_What the exercise asks_. Without including any images, set down the records below exactly.

(Information provided begins)

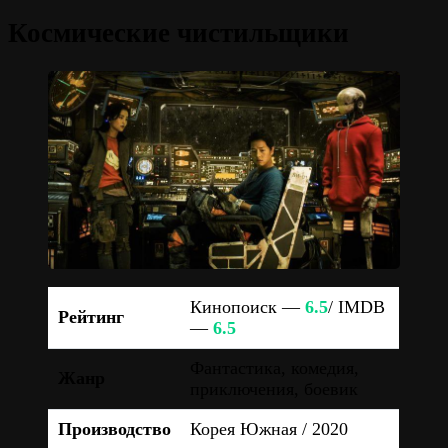
Космические чистильщики
Кинопоиск —
6.5
/ IMDB
Рейтинг
—
6.5
Фантастика, комедия,
Жанр
приключения, боевик
Производство
Корея Южная / 2020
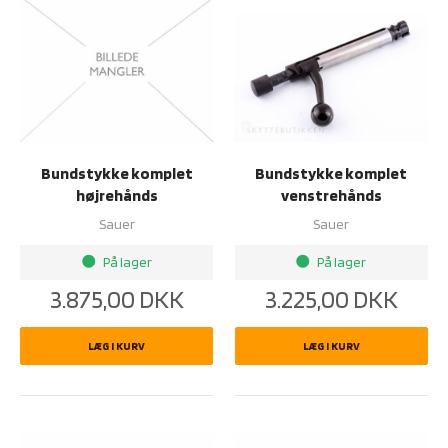
Bundstykke komplet
Bundstykke komplet
højrehånds
venstrehånds
Sauer
Sauer
På lager
På lager
brightness_1
brightness_1
3.875,00
DKK
3.225,00
DKK
LÆG I KURV
LÆG I KURV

(Information provided ends)

_Answer area_.
Космические чистильщики
Кинопоиск —
6.5
/ IMDB
Рейтинг
—
6.5
Фантастика, комедия,
Жанр
приключения, боевик
Производство
Корея Южная / 2020
Bundstykke komplet
Bundstykke komplet
højrehånds
venstrehånds
Sauer
Sauer
På lager
På lager
brightness_1
brightness_1
3.875,00
DKK
3.225,00
DKK
LÆG I KURV
LÆG I KURV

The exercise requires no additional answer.